[llvm] [ARM] Fix VBSL Pseudo kill flags. (PR #109629)
via llvm-commits
llvm-commits at lists.llvm.org
Mon Sep 23 01:03:59 PDT 2024
llvmbot wrote:
<!--LLVM PR SUMMARY COMMENT-->
@llvm/pr-subscribers-backend-arm
Author: David Green (davemgreen)
<details>
<summary>Changes</summary>
When expanding a VBSP pseudo into VMOV; VBSL, if the first reg was killed in the BSP then the kill flags could be incorrect copied to the mov (vorr) and the vbsl. Drop the kill flags.

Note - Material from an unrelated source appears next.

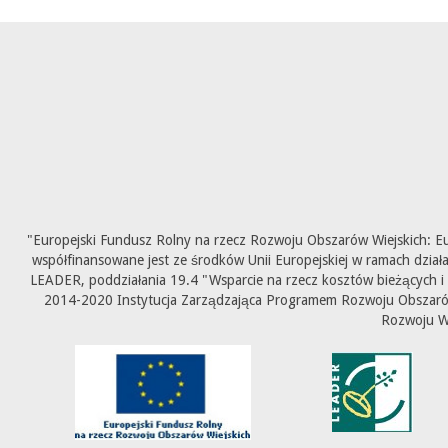
"Europejski Fundusz Rolny na rzecz Rozwoju Obszarów Wiejskich: E
współfinansowane jest ze środków Unii Europejskiej w ramach dział
LEADER, poddziałania 19.4 "Wsparcie na rzecz kosztów bieżących i
2014-2020 Instytucja Zarządzająca Programem Rozwoju Obszarów 
Rozwoju W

Note that this sometimes comes up when all the operands of the VBSP are the same, which can be optimized separately.
---
Full diff: https://github.com/llvm/llvm-project/pull/109629.diff
3 Files Affected:
- (modified) llvm/lib/Target/ARM/ARMExpandPseudoInsts.cpp (+3-2)
- (modified) llvm/test/CodeGen/ARM/expand-pseudos.mir (+21)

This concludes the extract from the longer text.